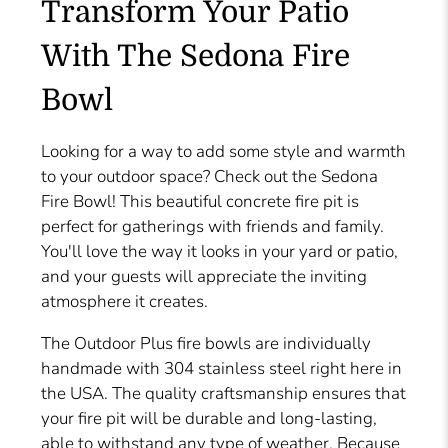
Transform Your Patio
With The Sedona Fire
Bowl
Looking for a way to add some style and warmth
to your outdoor space? Check out the Sedona
Fire Bowl! This beautiful concrete fire pit is
perfect for gatherings with friends and family.
You'll love the way it looks in your yard or patio,
and your guests will appreciate the inviting
atmosphere it creates.
The Outdoor Plus fire bowls are individually
handmade with 304 stainless steel right here in
the USA. The quality craftsmanship ensures that
your fire pit will be durable and long-lasting,
able to withstand any type of weather. Because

-*-

- **TASK**: Please return exactly the lines above, from where the listing starts to the line holding "and your guests will appreciate the inviting", inclusive, with the pictures omitted.

- **ANSWER BELOW**:
Transform Your Patio
With The Sedona Fire
Bowl
Looking for a way to add some style and warmth
to your outdoor space? Check out the Sedona
Fire Bowl! This beautiful concrete fire pit is
perfect for gatherings with friends and family.
You'll love the way it looks in your yard or patio,
and your guests will appreciate the inviting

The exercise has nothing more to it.